We recommend that the decision to conduct a pre-specified subgroup analysis in RCTs should be justified by prior data suggesting that a potential prognostic factor either promotes or inhibits the hypothesized mechanism of effect of the intervention. Confirmation that a potential prognostic factor indeed is associated with differential efficacy should be supported by a formal statistical test for interaction20.

Missing data prevention and handling

To minimize dropouts, investigators may discuss during the design phase the minimum follow-up duration that would be clinically meaningful without straining both study participants and personnel. Ways to minimize study dropouts include offering study participants the opportunity to complete visits in person or by phone, accommodating participant schedules, offering reimbursement for travel and/or parking, and modest incentive stipends for participation. It is also important to establish protocols to ensure that research staff exert the maximal effort permitted by the governing ethics body to obtain follow up data from participants. Clear protocols for research staff to follow in contacting study participants, such as the number of contact attempts, should be outlined at the beginning of the study21.

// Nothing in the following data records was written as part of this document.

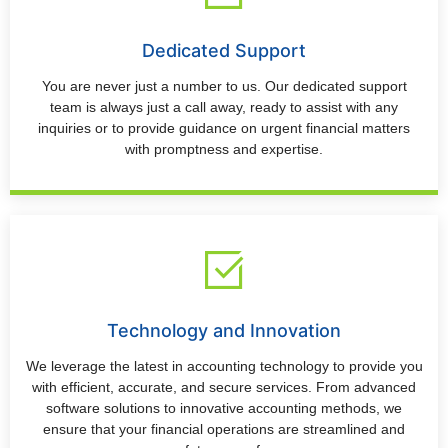
Dedicated Support
You are never just a number to us. Our dedicated support
team is always just a call away, ready to assist with any
inquiries or to provide guidance on urgent financial matters
with promptness and expertise.
Technology and Innovation
We leverage the latest in accounting technology to provide you
with efficient, accurate, and secure services. From advanced
software solutions to innovative accounting methods, we
ensure that your financial operations are streamlined and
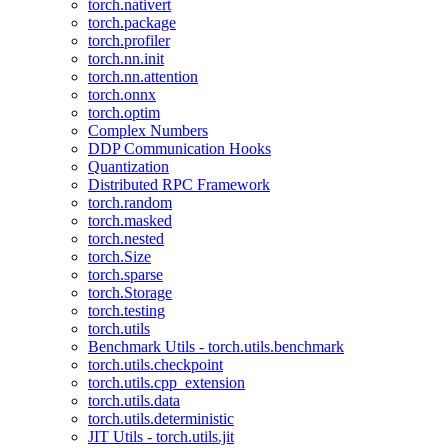
torch.nativert
torch.package
torch.profiler
torch.nn.init
torch.nn.attention
torch.onnx
torch.optim
Complex Numbers
DDP Communication Hooks
Quantization
Distributed RPC Framework
torch.random
torch.masked
torch.nested
torch.Size
torch.sparse
torch.Storage
torch.testing
torch.utils
Benchmark Utils - torch.utils.benchmark
torch.utils.checkpoint
torch.utils.cpp_extension
torch.utils.data
torch.utils.deterministic
JIT Utils - torch.utils.jit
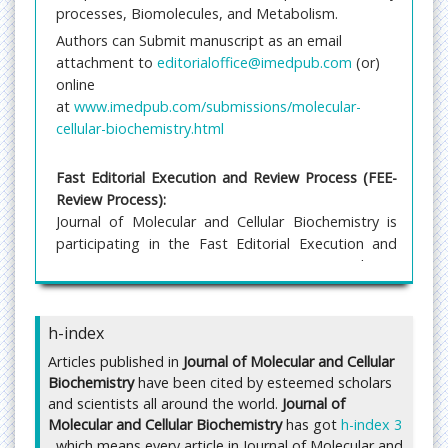
processes, Biomolecules, and Metabolism.
Authors can Submit manuscript as an email
attachment to
editorialoffice@imedpub.com
(or)
online
at
www.imedpub.com/submissions/molecular-
cellular-biochemistry.html
Fast Editorial Execution and Review Process (FEE-
Review Process):
Journal of Molecular and Cellular Biochemistry is
participating in the Fast Editorial Execution and
Review Process (FEE-Review Process) with an
additional prepayment of $99 apart from the
regular article processing fee. Fast Editorial
h-index
Execution and Review Process is a special service
for the article that enables it to get a faster
Articles published in
Journal of Molecular and Cellular
response in the pre-review stage from the handling
Biochemistry
have been cited by esteemed scholars
editor as well as a review from the reviewer. An
and scientists all around the world.
Journal of
author can get a faster response of pre-review
Molecular and Cellular Biochemistry
has got
h-index 3
maximum in 3 days since submission, and a review
, which means every article in Journal of Molecular and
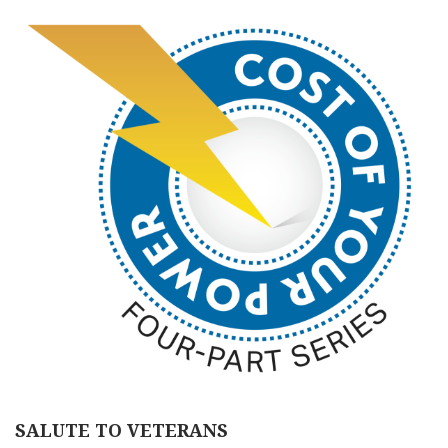
SALUTE TO VETERANS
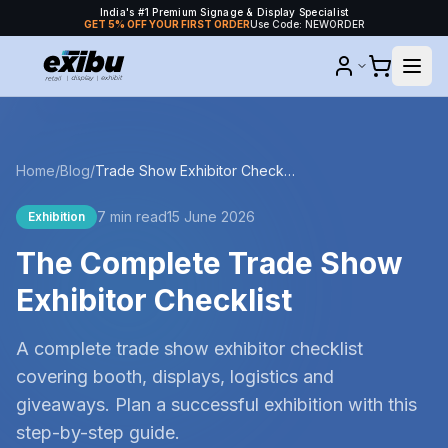
India's #1 Premium Signage & Display Specialist
GET 5% OFF YOUR FIRST ORDER
Use Code: NEWORDER
Home
/
Blog
/
Trade Show Exhibitor Checklist
7 min read
15 June 2026
Exhibition
The Complete Trade Show
Exhibitor Checklist
A complete trade show exhibitor checklist
covering booth, displays, logistics and
giveaways. Plan a successful exhibition with this
step-by-step guide.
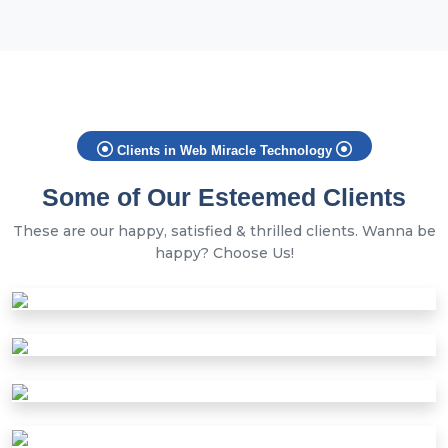
Clients in Web Miracle Technology
Some of Our Esteemed Clients
These are our happy, satisfied & thrilled clients. Wanna be
happy? Choose Us!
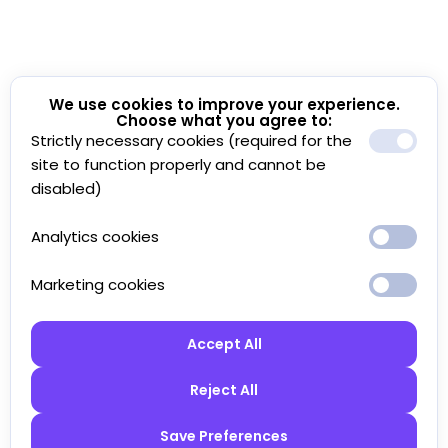
We use cookies to improve your experience.
Choose what you agree to:
Strictly necessary cookies (required for the
site to function properly and cannot be
disabled)
Analytics cookies
Marketing cookies
Accept All
Reject All
Save Preferences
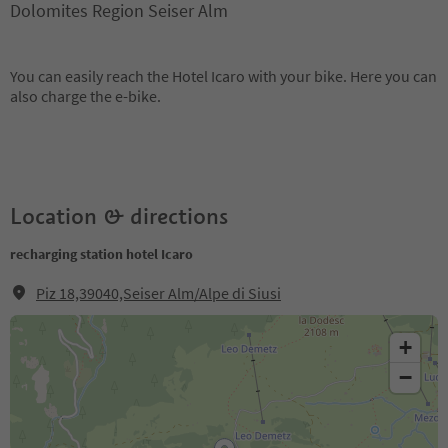
Dolomites Region Seiser Alm
You can easily reach the Hotel Icaro with your bike. Here you can
also charge the e-bike.
Location & directions
recharging station hotel Icaro
Piz 18,39040,Seiser Alm/Alpe di Siusi
+
−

Detailed reasons for dropout should be recorded if a participant requests withdrawal. Reasons may include a participant’s assessment that he/she is too busy to continue participating, lack of efficacy, side effects (e.g., injury sustained during exercise), etc. This level of detail is especially important if reasons for dropout differ between treatment arms. Collecting detailed reasons for dropout will allow investigators to better understand the dropout mechanism and assess whether or not dropout is related to outcome22. Participants wishing to discontinue their assigned intervention should be offered the opportunity to continue study assessments, facilitating intention-to-treat inferences. Intention-to-treat implies that subjects are analyzed according to the arm randomized, irrespective of the actual treatment they received. The number of participants dropping out and reasons for dropout should be reported for each arm.

Missing data could lead to reduction of the sample size which in turn may affect statistical power of the study. Further, missing observations, if available, could have more extreme values that would, in turn affect the estimation of the variability of the effect and could artificially narrow the confidence interval for the treatment effect.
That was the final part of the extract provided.